WHAT TO PRODUCE
All lines from the one holding "グ・オペラ公演鑑賞のため着席される" to the end of the listing are to be output exactly, both ends included, with any pictures left out.

******************************

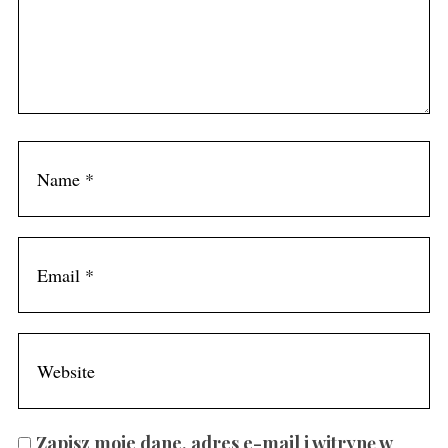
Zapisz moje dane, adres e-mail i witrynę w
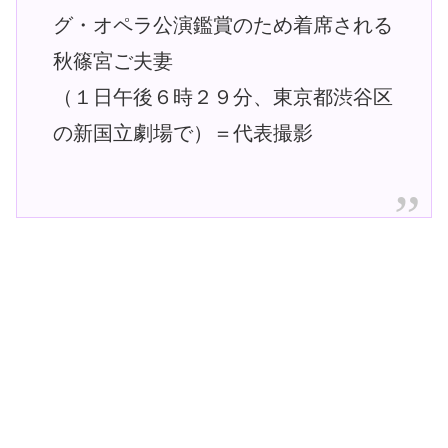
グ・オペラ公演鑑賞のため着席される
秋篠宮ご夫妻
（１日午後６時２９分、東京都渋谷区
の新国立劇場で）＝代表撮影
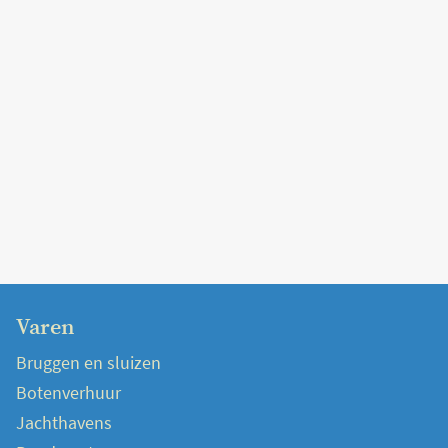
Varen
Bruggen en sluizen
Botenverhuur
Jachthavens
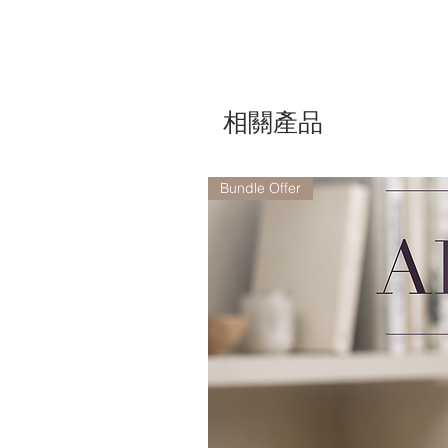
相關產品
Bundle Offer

******************************

RESPONSE FOR THIS EXERCISE
グ・オペラ公演鑑賞のため着席される
秋篠宮ご夫妻
（１日午後６時２９分、東京都渋谷区
の新国立劇場で）＝代表撮影
Varen
Bruggen en sluizen
Botenverhuur
Jachthavens
相關產品
Bundle Offer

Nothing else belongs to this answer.